Avis oublié

Le quatrième film de Rocco Papaleo en tant que réalisateur oscille entre mélancolie et légèreté, Giorgia travaillant à ses côtés pour raconter l’histoire d’un retour à la maison et réfléchir sur la capacité de pardonner et sur la critique de Carola Proto.

Parmi les nombreux effets secondaires de l’annus horribilis 2020 et pareil horrible 2021, toutes deux traversées par la pandémie, il y en a une qui touche une bonne moitié de la population mondiale. Des hommes et des femmes d’âges les plus divers ont introduit dans leur vie une nouvelle présence fixe qui a parfois même supplanté celle du psychothérapeute : le kinésithérapeute. Le kinésithérapeute (ou chiropracteur ou ostéopathe) est devenu aussi nécessaire que l’air que nous respirons et plus que jamais dépositaire des confidences, crises identitaires, angoisses existentielles. Et si sa fonction a changé, cela tient au fait que ce sont avant tout les contractures émotionnelles qui nous affligent.

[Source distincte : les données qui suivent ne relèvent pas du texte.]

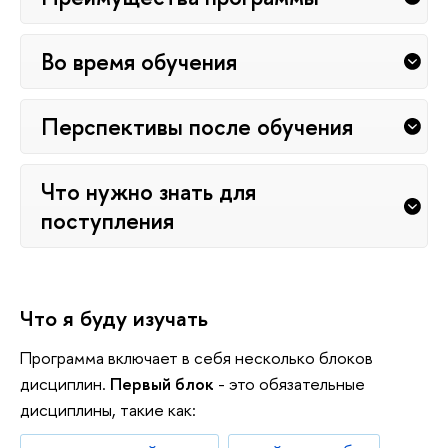
Во время обучения
Перспективы после обучения
Что нужно знать для
поступления
Что я буду изучать
Программа включает в себя несколько блоков
дисциплин.
Первый блок
- это обязательные
дисциплины, такие как:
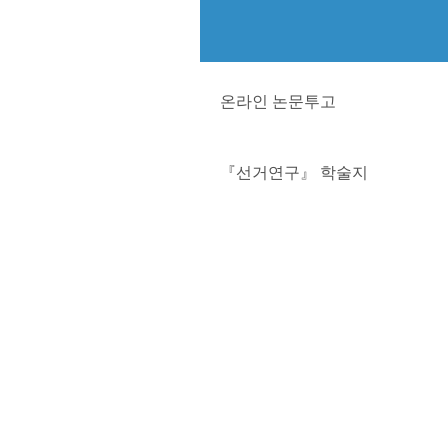
온라인 논문투고
『선거연구』 학술지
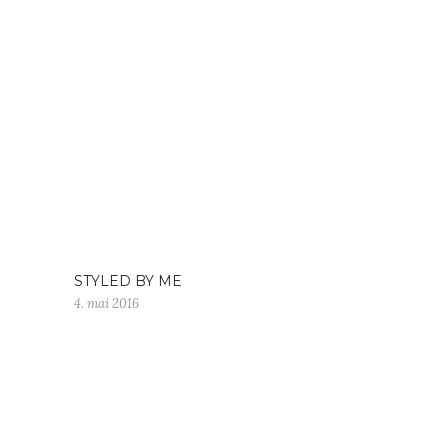
STYLED BY ME
4. mai 2016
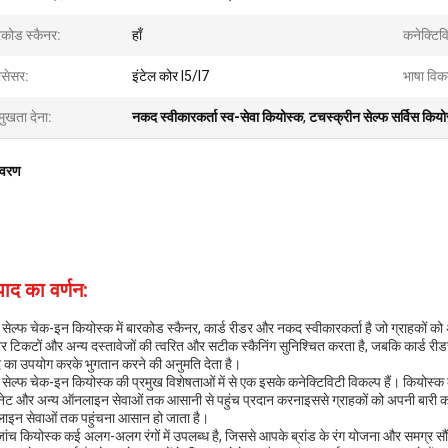
रकोड स्कैनर:
हाँ
कनेक्टिव
ोसेसर:
इंटेल कोर I5/I7
भाषा विक
मुखता देना:
नकद स्वीकारकर्ता स्व-सेवा कियोस्क
,
टचस्क्रीन सेल्फ सर्विस कियो
िवरण
पाद का वर्णन:
े सेल्फ चेक-इन कियोस्क में बारकोड स्कैनर, कार्ड रीडर और नकद स्वीकारकर्ता है जो ग्राहकों 
नर टिकटों और अन्य दस्तावेजों की त्वरित और सटीक स्कैनिंग सुनिश्चित करता है, जबकि कार्ड रीड
का उपयोग करके भुगतान करने की अनुमति देता है।
े सेल्फ चेक-इन कियोस्क की प्रमुख विशेषताओं में से एक इसके कनेक्टिविटी विकल्प हैं। कियोस्क 
नेट और अन्य ऑनलाइन सेवाओं तक आसानी से पहुंच प्रदान करनाइससे ग्राहकों को अपनी बारी
इन सेवाओं तक पहुंचना आसान हो जाता है।
जांच कियोस्क कई अलग-अलग रंगों में उपलब्ध है, जिससे आपके ब्रांड के रंग योजना और समग्र सौं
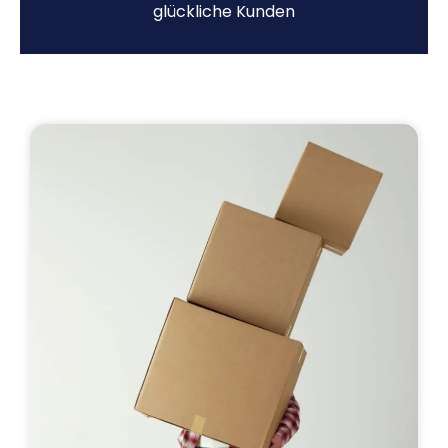
glückliche Kunden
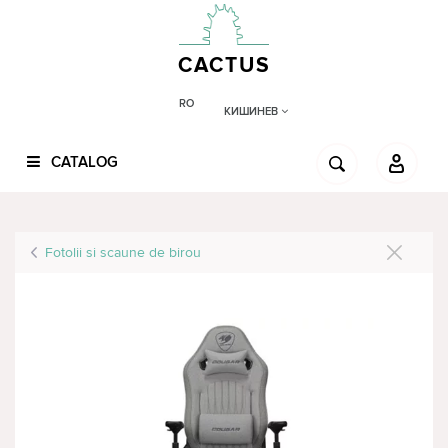
CACTUS
RO
КИШИНЕВ
CATALOG
Fotolii si scaune de birou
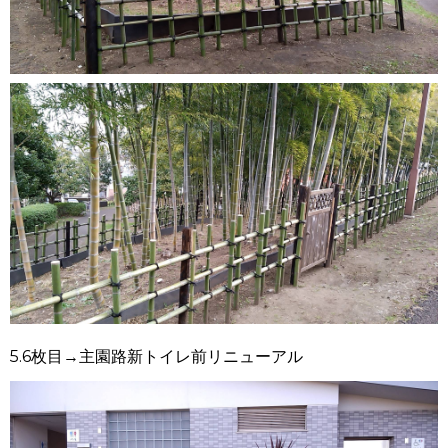
5.6
枚目
→
主園路新トイレ前リニューアル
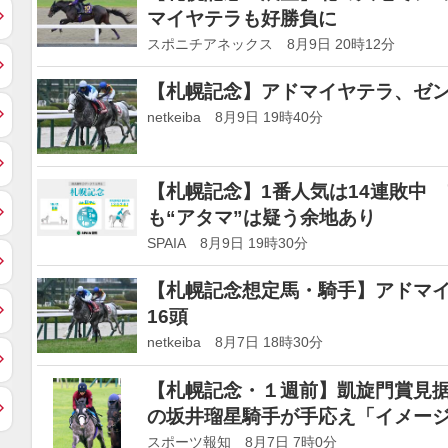
マイヤテラも好勝負に
スポニチアネックス 8月9日 20時12分
【札幌記念】アドマイヤテラ、ゼ
netkeiba 8月9日 19時40分
【札幌記念】1番人気は14連敗中
も“アタマ”は疑う余地あり
SPAIA 8月9日 19時30分
【札幌記念想定馬・騎手】アドマ
16頭
netkeiba 8月7日 18時30分
【札幌記念・１週前】凱旋門賞見
の坂井瑠星騎手が手応え「イメー
スポーツ報知 8月7日 7時0分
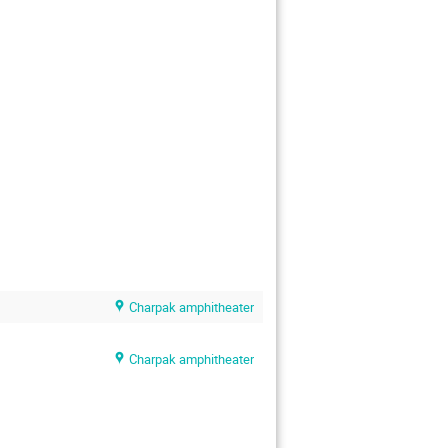
Charpak amphitheater
Charpak amphitheater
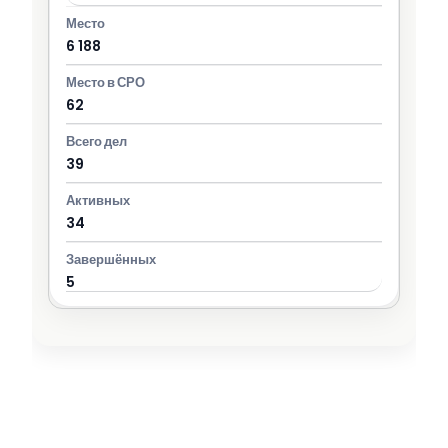
6 188
62
39
34
5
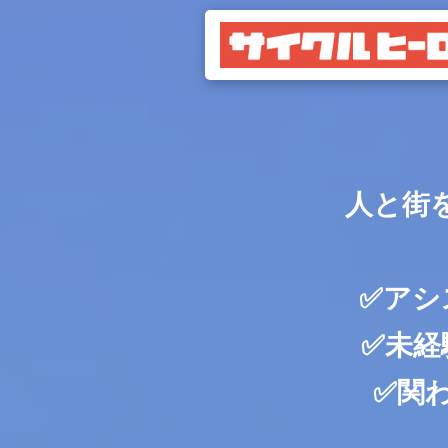
人と街
✅アシ
✅未経
✅関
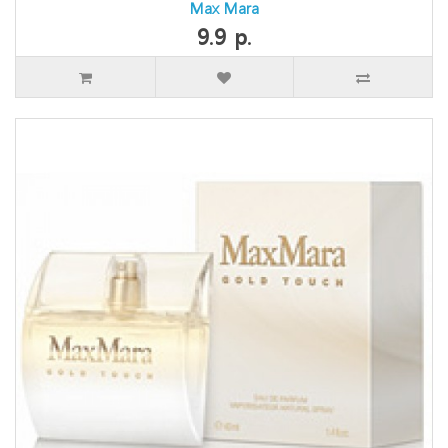
Max Mara
9.9 р.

Le nouveau film de Rocco Papaleoqui retourne dans sa Basilicate bien-aimée 13 ans après La Basilicate d’un océan à l’autre. Entre les débuts fulgurants de l’acteur et Oublié on dirait qu’un siècle s’est écoulé, car le gitan picaresque de quatre musiciens désordonnés a cédé la place à un voyage rendu nécessaire par des maux de dos psychosomatiques, autrement dit par une incapacité à bouger sans ressentir de douleur qui est à la fois synonyme et effet de un blocage émotionnel, d’un boucles dont on reste prisonnier jusqu’à ce qu’un nouveau moi émerge de l’ancien moi, consumé par la rancune. Et comme il ne peut y avoir de renaissance sans souffrance, la peur de celle-ci rend la guérison encore plus inaccessible. Il se trouve que Orlando, qui accorde des pianos dans la vie et qui n’est pas allé dans le village de Lauria qui l’a vu naître depuis des décennies, se retrouve en totale discordance avec la réalité. Plus Orlando il a 60 ans, un âge difficile qui au cinéma est de plus en plus dépeint comme une phase de l’existence où les désirs ne vieillissent pas mais le corps vieillit.

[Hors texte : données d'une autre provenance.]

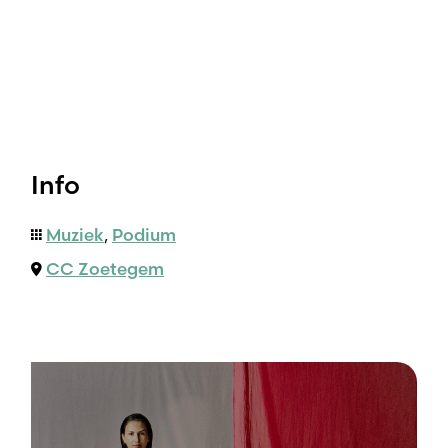
Info
Muziek
,
Podium
CC Zoetegem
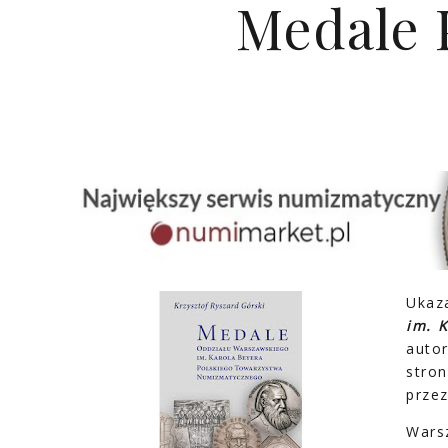
Medale 
Ukaza
im. 
auto
stro
przez
Wars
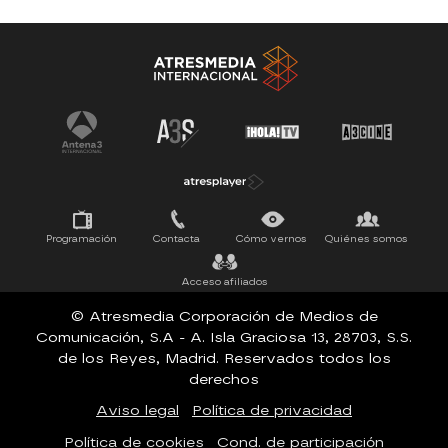
Antena 3 Noticias
El Hormiguero
Tu cara me suena
Pasapalabra
Programación
Contacta
Cómo vernos
Quiénes somos
Acceso afiliados
© Atresmedia Corporación de Medios de
Comunicación, S.A - A. Isla Graciosa 13, 28703, S.S.
de los Reyes, Madrid. Reservados todos los
derechos
Aviso legal
Política de privacidad
Política de cookies
Cond. de participación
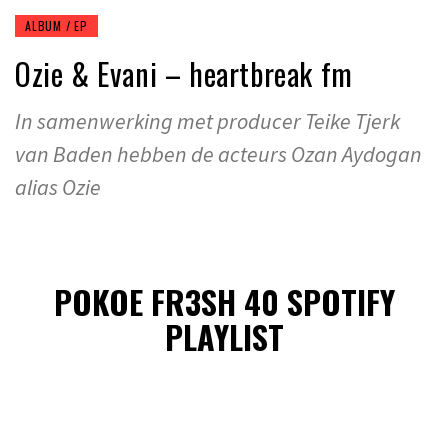
ALBUM / EP
Ozie & Evani – heartbreak fm
In samenwerking met producer Teike Tjerk
van Baden hebben de acteurs Ozan Aydogan
alias Ozie
POKOE FR3SH 40 SPOTIFY
PLAYLIST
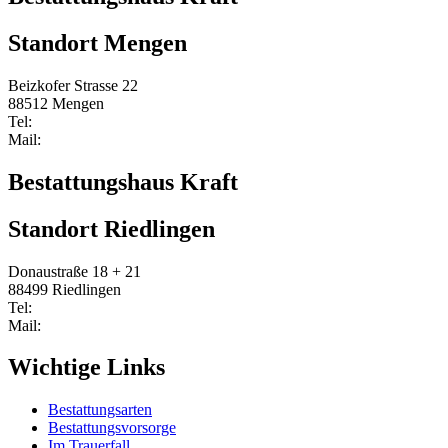
Standort Mengen
Beizkofer Strasse 22
88512 Mengen
Tel:
0 75 72/2107
Mail:
Info@bestattungshaus-kraft.de
Bestattungshaus Kraft
Standort Riedlingen
Donaustraße 18 + 21
88499 Riedlingen
Tel:
0 75 72/2107
Mail:
Info@bestattungshaus-kraft.de
Wichtige Links
Bestattungsarten
Bestattungsvorsorge
Im Trauerfall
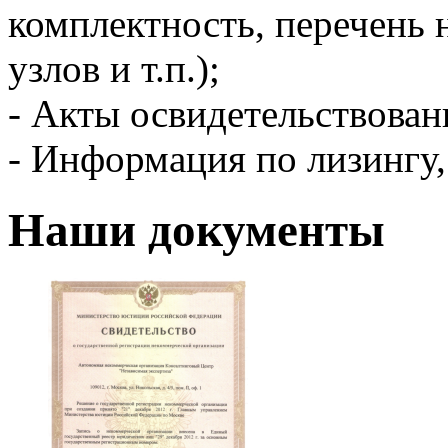
комплектность, перечень 
узлов и т.п.);
-​ Акты освидетельствова
-​ Информация по лизингу,
Наши документы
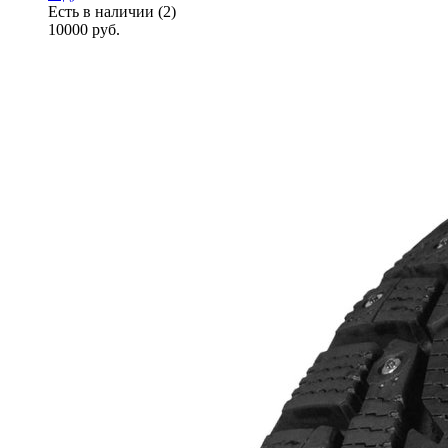
Есть в наличии (2)
10000
руб.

Et encore Oublié C’est bien plus que ça. C’est, entre autres, l’appel à l’aide d’un artiste qui n’a pas honte de dire : « j’étais malade », un homme qui a souffert des restrictions du Covid et qui, loin « du jeu idiot des rencontres », a traversé un vide de sens. Il est courageux Rocco Papaleo montrer sa désillusion et inventer un mystérieux criquet parlant qui agit comme un contrepoint ironique aux museaux et aux regards perdus de Orlando. C’est la partie ludique du personnage, son dialecte autrefois parlé avec fierté et ses illusions de jeunesse, la politique d’abord, ou plutôt l’idéologie politique, en l’occurrence celle du communisme.

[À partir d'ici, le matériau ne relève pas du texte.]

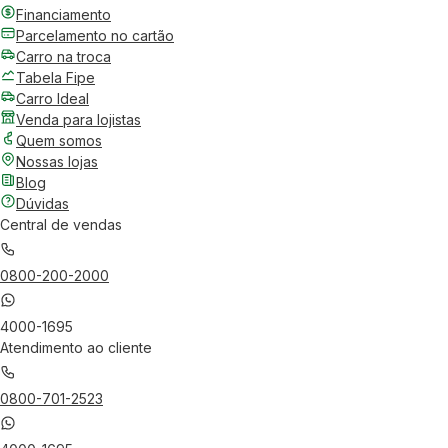
Financiamento
Parcelamento no cartão
Carro na troca
Tabela Fipe
Carro Ideal
Venda para lojistas
Quem somos
Nossas lojas
Blog
Dúvidas
Central de vendas
0800-200-2000
4000-1695
Atendimento ao cliente
0800-701-2523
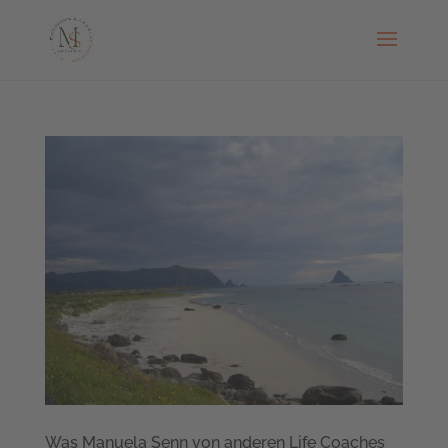
Was Manuela Senn von anderen Life Coaches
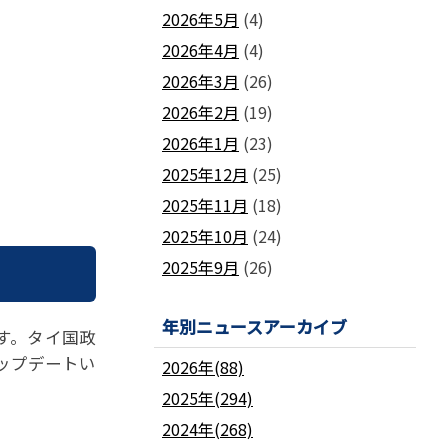
2026年5月
(4)
2026年4月
(4)
2026年3月
(26)
2026年2月
(19)
2026年1月
(23)
2025年12月
(25)
2025年11月
(18)
2025年10月
(24)
2025年9月
(26)
年別ニュースアーカイブ
す。タイ国政
ップデートい
2026年(88)
2025年(294)
2024年(268)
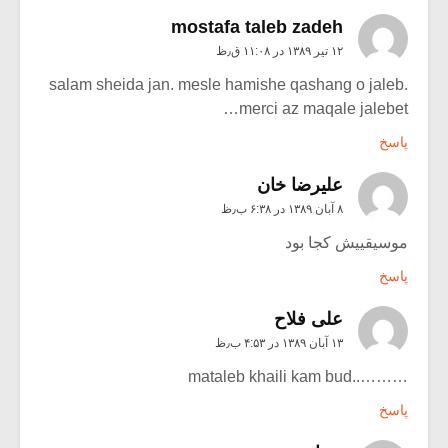
mostafa taleb zadeh
۱۲ تیر ۱۳۸۹ در ۱۱:۰۸ ق٫ظ
salam sheida jan. mesle hamishe qashang o jaleb.
merci az maqale jalebet…
پاسخ
علیرضا خان
۸ آبان ۱۳۸۹ در ۶:۳۸ ب٫ظ
موسیقییش کجا بود
پاسخ
علی فلاح
۱۳ آبان ۱۳۸۹ در ۴:۵۳ ب٫ظ
………..mataleb khaili kam bud
پاسخ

Il se déplace sur une double voie Oublié. Il y a le présent, avec sa photographie presque désaturée et son quotidien ennuyeux, et il y a le passé, avec des vêtements aux couleurs vives, une Renault 4 rouge, des cheveux longs et des rires. Mais la « rupture », hélas, a lieu précisément au temps de la joie, quand les gens pensaient changer le monde, peut-être par la révolution. Et la rupture n’est autre que le terrorisme, une question épineuse, il ne fait aucun doute, qui Rocco Papaleo des visages intrépides, identifiants, un moment avant la dégénérescence dans la violence, une inspiration poétique. Quand j’étais petit Orlando il compose des poèmes, et il y a même dans le film « un pont de poésie », où l’on peut rester un enfant et jouer à combiner les mots de mille manières possibles, ou céder à la prose agressive et biaisée des slogans. pont signifie, pour le personnage principal, tendre la main vers le passé en se réconciliant avec son côté plus léger. C’est aussi un film dur Oubliéqui malgré les incursions dans la comédie, n’hésite pas à raconter et à montrer l’apathie et la dépression, un manque d’idéaux et de raisons d’aller de l’avant.

Revenons aux physiothérapeutes. Dans Oubliéaider Orlando pour apaiser les tensions et soulager les muscles et les articulations Olgaune femme ensoleillée qui est aussi une artiste, et en ce sens la fonction salvifique et apaisante de la musique pour Rocco Papaleodont ce n’est pas un hasard s’il voulait Géorgie dans le film. La chanteuse n’a pas l’air d’une actrice débutante, et dans son jeu il y a la douceur du chant et un naturel qui est le fruit d’une étude minutieuse et d’une envie de se remettre en question. Et pourtant la révélation du quatrième réalisé par Papaléo Et Simone Corbisieroqui a des tempos comiques exceptionnels et qui vole parfois presque la vedette aux bons Rocco. Le jeune acteur est frais, spontané et fièrement méridional, car après tout l’autre thème majeur du film est le Sud de notre pays, compris comme une terre d’occasions manquées, de potentiel sous-exploité, de beauté en cage, d’ascendance ignorée, d’un nature piétinée, d’une valeur artistique qui est finalement devenue une fierté régionale lorsque Matera a conquis le titre de capitale européenne de la culture.

Ce n’est pas un film parfait Oubliémais un Papaléo Je me fiche de la perfection. L’histoire des fragiles est un peu bancale Orlando, tout comme l’homme au bras cassé que l’on voit à un moment donné et qui s’est battu avec acharnement pour retrouver équilibre et sérénité. Tout comme lui, le réalisateur est tombé, mais s’est relevé et a eu la très bonne idée de confier son combat à un film.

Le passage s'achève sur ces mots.